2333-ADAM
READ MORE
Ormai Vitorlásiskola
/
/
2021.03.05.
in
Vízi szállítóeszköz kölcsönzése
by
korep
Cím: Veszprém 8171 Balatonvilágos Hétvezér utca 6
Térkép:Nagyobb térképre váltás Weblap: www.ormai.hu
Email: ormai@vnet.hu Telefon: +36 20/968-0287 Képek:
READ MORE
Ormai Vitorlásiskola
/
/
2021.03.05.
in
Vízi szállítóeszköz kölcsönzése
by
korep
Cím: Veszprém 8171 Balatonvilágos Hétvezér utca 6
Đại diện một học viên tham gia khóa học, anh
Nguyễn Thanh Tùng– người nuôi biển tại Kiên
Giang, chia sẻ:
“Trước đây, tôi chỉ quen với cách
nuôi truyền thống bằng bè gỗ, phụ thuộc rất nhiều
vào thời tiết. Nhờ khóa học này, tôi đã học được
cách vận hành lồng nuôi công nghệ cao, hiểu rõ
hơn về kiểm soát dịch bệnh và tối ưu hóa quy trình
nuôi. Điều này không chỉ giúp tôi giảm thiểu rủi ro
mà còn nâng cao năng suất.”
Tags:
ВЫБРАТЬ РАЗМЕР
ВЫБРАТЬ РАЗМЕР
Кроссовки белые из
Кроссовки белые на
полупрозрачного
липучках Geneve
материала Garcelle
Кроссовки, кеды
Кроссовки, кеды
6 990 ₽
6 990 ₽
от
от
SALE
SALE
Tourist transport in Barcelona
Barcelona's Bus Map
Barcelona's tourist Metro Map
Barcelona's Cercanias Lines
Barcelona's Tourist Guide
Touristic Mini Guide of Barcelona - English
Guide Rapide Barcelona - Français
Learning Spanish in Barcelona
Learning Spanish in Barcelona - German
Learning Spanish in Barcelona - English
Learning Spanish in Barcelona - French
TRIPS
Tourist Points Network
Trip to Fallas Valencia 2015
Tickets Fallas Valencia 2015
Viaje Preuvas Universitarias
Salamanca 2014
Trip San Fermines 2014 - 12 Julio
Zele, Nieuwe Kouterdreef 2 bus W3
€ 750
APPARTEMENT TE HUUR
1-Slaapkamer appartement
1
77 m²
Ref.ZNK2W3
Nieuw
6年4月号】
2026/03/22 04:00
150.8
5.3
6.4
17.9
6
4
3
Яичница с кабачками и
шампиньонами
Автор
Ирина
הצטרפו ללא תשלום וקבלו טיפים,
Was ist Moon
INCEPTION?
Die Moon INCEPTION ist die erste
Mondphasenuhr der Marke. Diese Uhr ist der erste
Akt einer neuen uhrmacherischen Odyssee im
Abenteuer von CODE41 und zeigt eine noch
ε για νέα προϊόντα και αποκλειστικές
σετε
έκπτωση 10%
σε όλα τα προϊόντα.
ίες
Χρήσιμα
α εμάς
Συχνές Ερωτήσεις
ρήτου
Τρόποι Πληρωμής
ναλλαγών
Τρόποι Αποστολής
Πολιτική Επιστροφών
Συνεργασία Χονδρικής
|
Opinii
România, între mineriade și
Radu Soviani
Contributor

TRY IT » The expected answer is every line in the data above that carries the string "nuôi".

YOUR RESPONSE »
Nguyễn Thanh Tùng– người nuôi biển tại Kiên
nuôi truyền thống bằng bè gỗ, phụ thuộc rất nhiều
cách vận hành lồng nuôi công nghệ cao, hiểu rõ
nuôi. Điều này không chỉ giúp tôi giảm thiểu rủi ro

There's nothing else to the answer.